YOUR TASK –
Every line in the records below between the one holding "ENVÍO GRATUITO" and the one holding "clic en este", inclusive, is to be set down exactly; all other lines are to be left out.

RECORDS SHOWN –
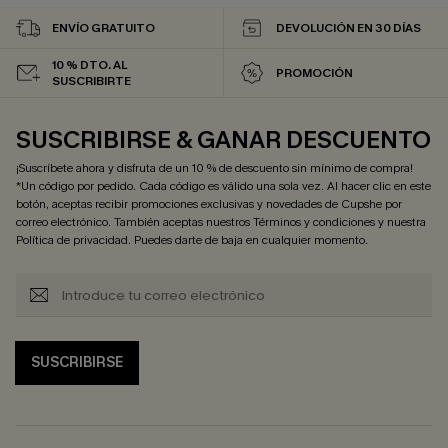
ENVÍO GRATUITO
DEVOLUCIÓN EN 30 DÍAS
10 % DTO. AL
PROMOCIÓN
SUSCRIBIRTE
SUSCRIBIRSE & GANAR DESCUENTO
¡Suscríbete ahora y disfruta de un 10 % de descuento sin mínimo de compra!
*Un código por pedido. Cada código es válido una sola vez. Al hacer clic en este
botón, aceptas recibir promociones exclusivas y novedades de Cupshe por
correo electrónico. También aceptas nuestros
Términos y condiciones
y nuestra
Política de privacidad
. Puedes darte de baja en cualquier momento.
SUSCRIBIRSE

==

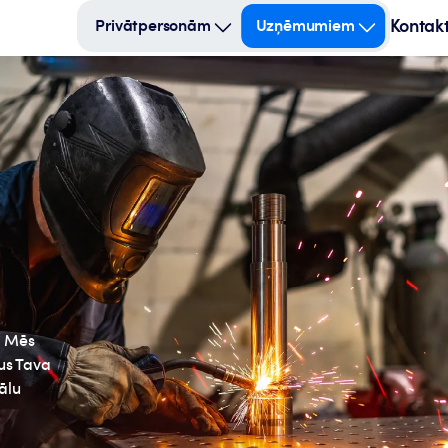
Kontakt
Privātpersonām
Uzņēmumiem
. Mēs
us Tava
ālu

* * *

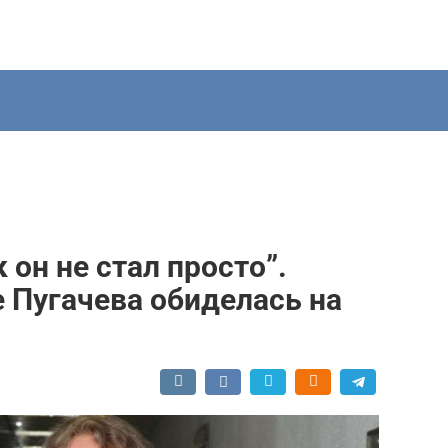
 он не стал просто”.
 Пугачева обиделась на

RESULT –
ENVÍO GRATUITO
DEVOLUCIÓN EN 30 DÍAS
10 % DTO. AL
PROMOCIÓN
SUSCRIBIRTE
SUSCRIBIRSE & GANAR DESCUENTO
¡Suscríbete ahora y disfruta de un 10 % de descuento sin mínimo de compra!
*Un código por pedido. Cada código es válido una sola vez. Al hacer clic en este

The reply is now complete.